Bagaimana
Alam Semesta dan Kehidupan Bermula?
”Sains akan pincang tanpa agama, dan agama akan buta tanpa sains.”—Albert Einstein.
MASA kita ini adalah masa terjadinya banyak sekali hal menakjubkan yang tidak pernah ada sebelumnya. Berbagai penemuan baru dari luar angkasa memaksa para astronom untuk merevisi pandangan mereka tentang asal mula alam semesta kita. Banyak orang terpesona oleh ketertiban alam semesta dan mengajukan berbagai pertanyaan klasik yang terkait dengan keberadaan kita: Bagaimana alam semesta dan kehidupan bermula dan mengapa?
Bahkan, kalau kita melihat ke arah lain—ke dalam diri kita—pemetaan kode genetis manusia yang dilakukan baru-baru ini menimbulkan pertanyaan: Bagaimana beragam bentuk kehidupan tercipta?

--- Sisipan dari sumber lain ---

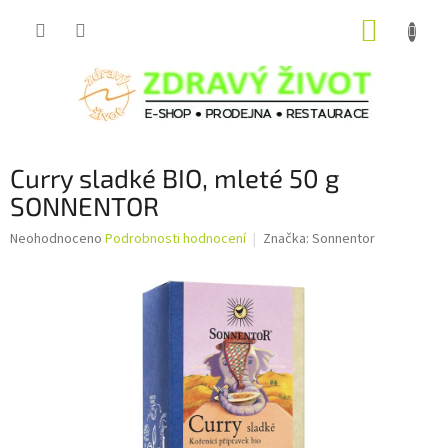
Přejít
NÁKUP
na
obsah
KOŠÍK
Curry sladké BIO, mleté 50 g
SONNENTOR
Průměrné
Neohodnoceno
Podrobnosti hodnocení
Značka:
Sonnentor
hodnocení
produktu
je
0,0
z
5
hvězdiček.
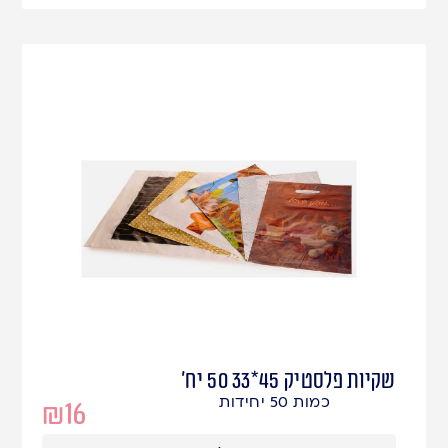
שקיות פלסטיק 45*33 50 יח'
כמות 50 יחידות
₪
16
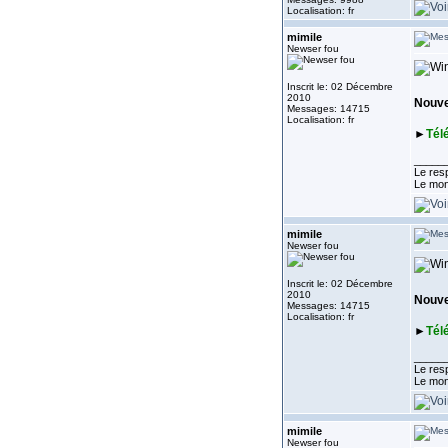
Localisation: fr
mimile
Newser fou
Inscrit le: 02 Décembre
2010
Nouve
Messages: 14715
Localisation: fr
►
Tél
_____
Le resp
Le mon
mimile
Newser fou
Inscrit le: 02 Décembre
2010
Nouve
Messages: 14715
Localisation: fr
►
Tél
_____
Le resp
Le mon
mimile
Newser fou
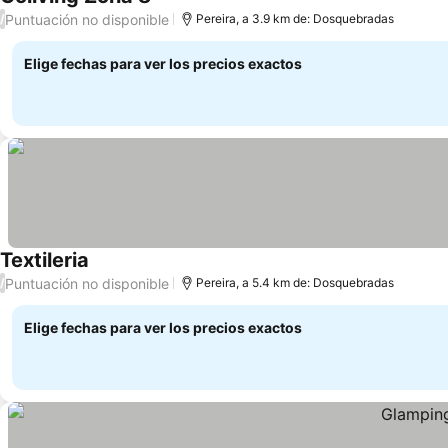
Puntuación no disponible
/
Pereira, a 3.9 km de: Dosquebradas
Elige fechas para ver los precios exactos
Textileria
Puntuación no disponible
/
Pereira, a 5.4 km de: Dosquebradas
Elige fechas para ver los precios exactos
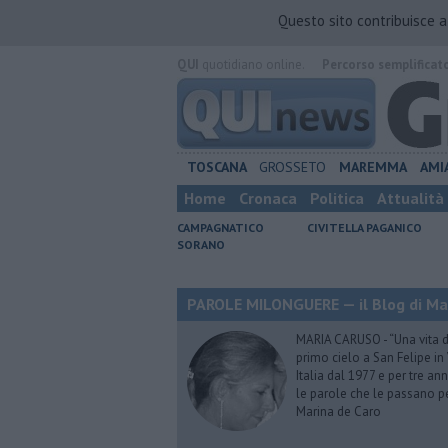
Questo sito contribuisce 
QUI
quotidiano online.
Percorso semplificat
TOSCANA
GROSSETO
MAREMMA
AMI
Home
Cronaca
Politica
Attualità
CAMPAGNATICO
CIVITELLA PAGANICO
SORANO
PAROLE MILONGUERE — il Blog di Ma
MARIA CARUSO - “Una vita da 
primo cielo a San Felipe in 
Italia dal 1977 e per tre ann
le parole che le passano p
Marina de Caro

Dan siapa, jika ada, yang menciptakannya? Kerumitan yang luar biasa dari cetak biru genetis kita menggerakkan seorang presiden Amerika untuk berkata bahwa ”kita sedang belajar bahasa yang Allah gunakan untuk menciptakan kehidupan”. Salah seorang ilmuwan kepala yang terlibat dalam penguraian kode genetis tersebut dengan rendah hati menyatakan, ”Kita baru melihat sekilas buku panduan kita sendiri, yang sebelumnya hanya diketahui oleh Allah.” Namun, pertanyaannya tetap belum terjawab—bagaimana dan mengapa?
”Dua
Jendela”
Beberapa ilmuwan menyatakan bahwa semua mekanisme alam semesta ini dapat dijelaskan oleh analisis rasional, sehingga tidak perlu ada hikmat ilahi. Namun, banyak orang, termasuk para ilmuwan, tidak puas dengan pandangan ini. Mereka berupaya memahami realitas dengan melihat keduanya, sains maupun agama. Mereka merasa bahwa sains dapat menjelaskan caranya kita dan kosmos di sekitar kita tercipta, sementara agama dapat menjelaskan alasannya kita tercipta.

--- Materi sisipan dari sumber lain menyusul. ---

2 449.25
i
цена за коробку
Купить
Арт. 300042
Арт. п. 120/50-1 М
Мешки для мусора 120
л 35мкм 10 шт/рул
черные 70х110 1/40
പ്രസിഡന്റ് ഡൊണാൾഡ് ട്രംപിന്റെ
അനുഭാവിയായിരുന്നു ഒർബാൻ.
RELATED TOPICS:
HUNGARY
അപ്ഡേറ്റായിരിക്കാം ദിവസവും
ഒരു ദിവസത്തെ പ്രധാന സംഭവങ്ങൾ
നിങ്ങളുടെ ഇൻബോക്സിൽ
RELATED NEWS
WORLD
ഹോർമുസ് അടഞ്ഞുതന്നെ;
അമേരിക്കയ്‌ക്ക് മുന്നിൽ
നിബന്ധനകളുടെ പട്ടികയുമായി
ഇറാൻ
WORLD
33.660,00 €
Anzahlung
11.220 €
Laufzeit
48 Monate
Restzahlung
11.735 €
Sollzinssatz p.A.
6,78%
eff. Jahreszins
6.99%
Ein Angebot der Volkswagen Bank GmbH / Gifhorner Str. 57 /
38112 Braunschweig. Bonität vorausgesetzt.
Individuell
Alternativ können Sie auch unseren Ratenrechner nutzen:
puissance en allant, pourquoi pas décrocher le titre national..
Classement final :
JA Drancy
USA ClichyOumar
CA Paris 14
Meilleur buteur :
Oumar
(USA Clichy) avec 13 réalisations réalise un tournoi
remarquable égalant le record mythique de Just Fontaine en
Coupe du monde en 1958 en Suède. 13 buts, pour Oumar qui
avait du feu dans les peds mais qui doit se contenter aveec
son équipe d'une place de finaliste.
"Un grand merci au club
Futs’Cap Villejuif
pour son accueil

Tentang pendekatan dua arah ini, fisikawan Freeman Dyson menjelaskan, ”Sains dan agama adalah dua jendela yang melaluinya orang-orang berupaya memahami alam semesta yang luas di luar.”

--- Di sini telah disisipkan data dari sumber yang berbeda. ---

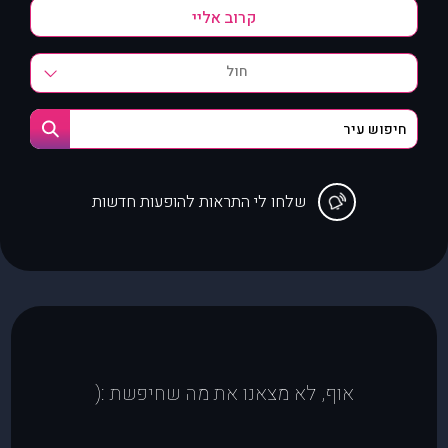
חול
שלחו לי התראות להופעות חדשות
אוף, לא מצאנו את מה שחיפשת :(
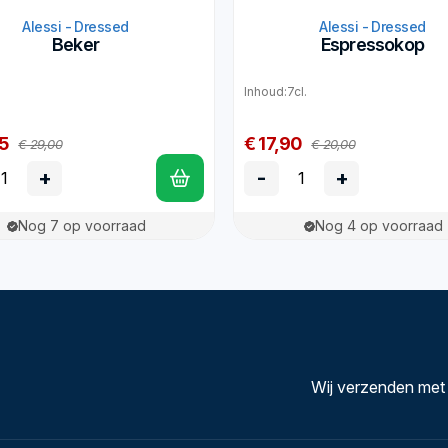
Alessi - Dressed
Alessi - Dressed
Beker
Espressokop
Inhoud:7cl.
5
€ 17,90
€ 29,00
€ 20,00
+
-
+
Nog 7 op voorraad
Nog 4 op voorraad
Wij verzenden met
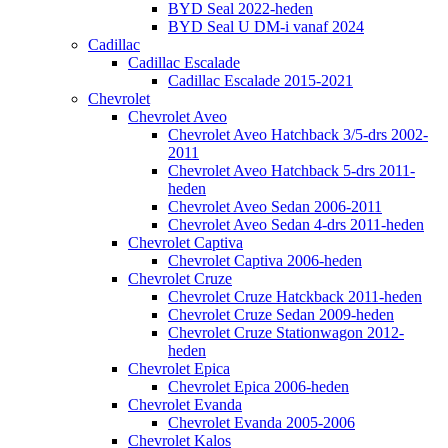
BYD Seal 2022-heden
BYD Seal U DM-i vanaf 2024
Cadillac
Cadillac Escalade
Cadillac Escalade 2015-2021
Chevrolet
Chevrolet Aveo
Chevrolet Aveo Hatchback 3/5-drs 2002-
2011
Chevrolet Aveo Hatchback 5-drs 2011-
heden
Chevrolet Aveo Sedan 2006-2011
Chevrolet Aveo Sedan 4-drs 2011-heden
Chevrolet Captiva
Chevrolet Captiva 2006-heden
Chevrolet Cruze
Chevrolet Cruze Hatckback 2011-heden
Chevrolet Cruze Sedan 2009-heden
Chevrolet Cruze Stationwagon 2012-
heden
Chevrolet Epica
Chevrolet Epica 2006-heden
Chevrolet Evanda
Chevrolet Evanda 2005-2006
Chevrolet Kalos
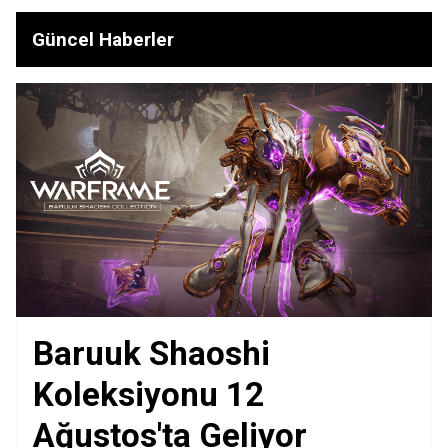
Güncel Haberler
Baruuk Shaoshi
Koleksiyonu 12
Ağustos'ta Geliyor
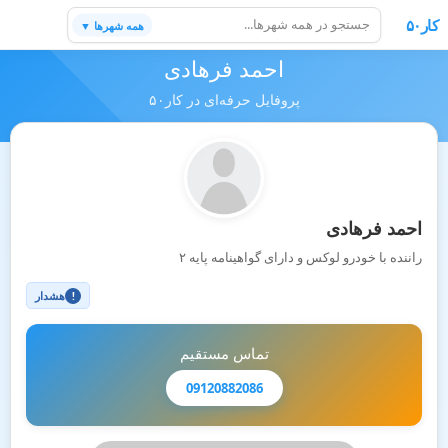
کار۵۰
همه شهرها ▼
احمد فرهادی
پروفایل حرفه‌ای در کار۵۰
احمد فرهادی
راننده با خودرو لوکس و دارای گواهینامه پایه ۲
هشدار
!
تماس مستقیم
09120882086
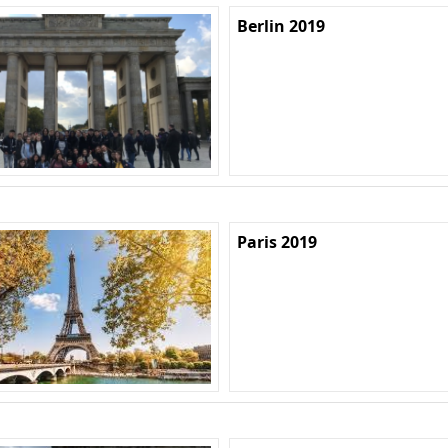
Berlin 2019
Paris 2019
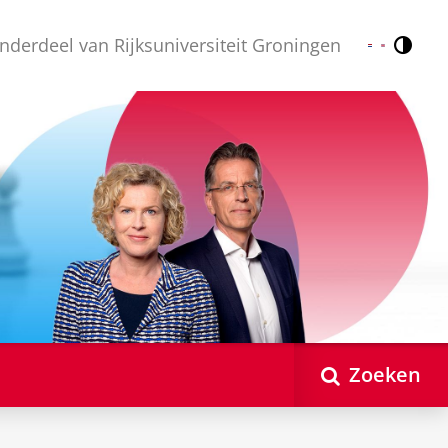
nderdeel van Rijksuniversiteit Groningen
Contr
Nederlands
English
Zoeken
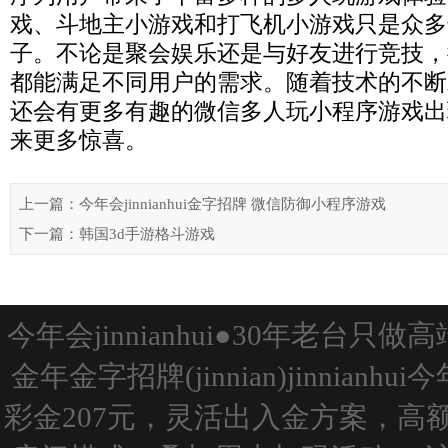
戏、斗地主小游戏和打飞机小游戏只是众多
子。不论是聚会娱乐还是与好友进行竞技，
都能满足不同用户的需求。随着技术的不断
还会有更多有趣的微信多人玩小程序游戏出
来更多惊喜。
上一篇：今年会jinnianhui金字招牌 微信防御小程序游戏
下一篇：韩国3d手游格斗游戏
今年会jinnianhui●30年老台
金年金字招牌(jinnian)jinnianh
彩金207元，灵活出入金方案，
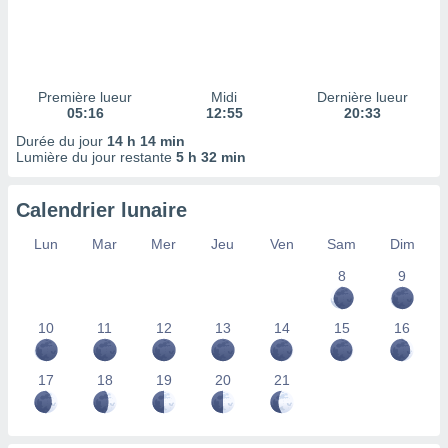
ires
ons le
ent des
es
 :
Première lueur
Midi
Dernière lueur
et/ou
05:16
12:55
20:33
 à des
Durée du jour
14 h 14 min
ions sur
Lumière du jour restante
5 h 32 min
eil,
des
limitées
Calendrier lunaire
nner la
Lun
Mar
Mer
Jeu
Ven
Sam
Dim
, créer
ils pour
8
9
ité
lisée,
10
11
12
13
14
15
16
des
our
nner des
17
18
19
20
21
és
lisées,
s profils
enus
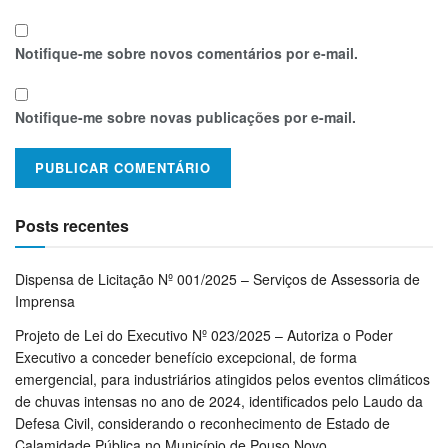
Notifique-me sobre novos comentários por e-mail.
Notifique-me sobre novas publicações por e-mail.
Posts recentes
Dispensa de Licitação Nº 001/2025 – Serviços de Assessoria de
Imprensa
Projeto de Lei do Executivo Nº 023/2025 – Autoriza o Poder
Executivo a conceder benefício excepcional, de forma
emergencial, para industriários atingidos pelos eventos climáticos
de chuvas intensas no ano de 2024, identificados pelo Laudo da
Defesa Civil, considerando o reconhecimento de Estado de
Calamidade Pública no Município de Pouso Novo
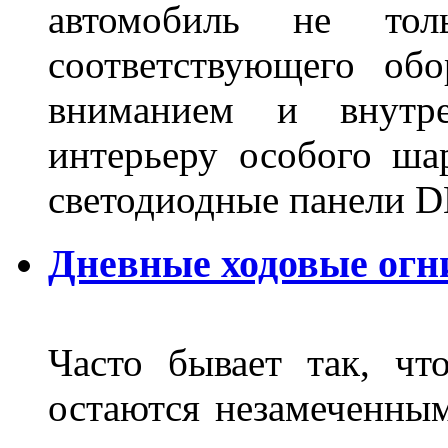
автомобиль не тол
соответствующего об
вниманием и внутре
интерьеру особого ша
светодиодные панели DL
Дневные ходовые огн
Часто бывает так, чт
остаются незамеченным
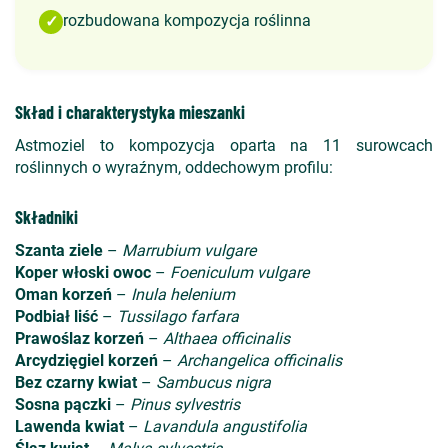
rozbudowana kompozycja roślinna
✓
Skład i charakterystyka mieszanki
Astmoziel to kompozycja oparta na 11 surowcach
roślinnych o wyraźnym, oddechowym profilu:
Składniki
Szanta ziele
–
Marrubium vulgare
Koper włoski owoc
–
Foeniculum vulgare
Oman korzeń
–
Inula helenium
Podbiał liść
–
Tussilago farfara
Prawoślaz korzeń
–
Althaea officinalis
Arcydzięgiel korzeń
–
Archangelica officinalis
Bez czarny kwiat
–
Sambucus nigra
Sosna pączki
–
Pinus sylvestris
Lawenda kwiat
–
Lavandula angustifolia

”Sains berurusan dengan apa yang dapat diukur, agama berurusan dengan apa yang tidak dapat diukur,” kata penulis William Rees-Mogg. Ia mengatakan, ”Sains tidak dapat membuktikan atau menyangkal keberadaan Allah, sebagaimana hal itu juga tidak dapat membuktikan benar-tidaknya gagasan moral atau estetika tertentu. Tidak ada alasan ilmiah mengapa kita harus mengasihi sesama atau merespek nyawa manusia . . . Berpendapat bahwa tidak ada sesuatu pun yang tidak dapat dibuktikan secara ilmiah merupakan kesalahan terbesar, yang akan menghapuskan semua yang kita hargai dalam kehidupan, bukan hanya Allah atau kecerdasan manusia, tetapi juga cinta, puisi, dan musik.”
”Agama”
Sains
Teori-teori para ilmuwan sering didasarkan pada pemikiran yang menuntut suatu kepercayaan tertentu. Misalnya, mengenai asal mula kehidupan, kebanyakan evolusionis berpaut pada gagasan yang menuntut adanya kepercayaan akan ”doktrin-doktrin” tertentu. Fakta dicampuradukkan dengan teori. Dan, sewaktu para ilmuwan menggunakan wewenang mereka untuk memaksakan kepercayaan yang membabi-buta akan evolusi, mereka sebenarnya sedang menyiratkan: ’Anda tidak bertanggung jawab terhadap moralitas Anda karena Anda hanyalah produk biologi, kimia, dan fisika’. Biolog Richard Dawkins mengatakan bahwa di alam semesta ini ’tidak ada rancangan, tidak ada tujuan, tidak ada kebaikan dan tidak ada kejahatan, semuanya sia-sia belaka’.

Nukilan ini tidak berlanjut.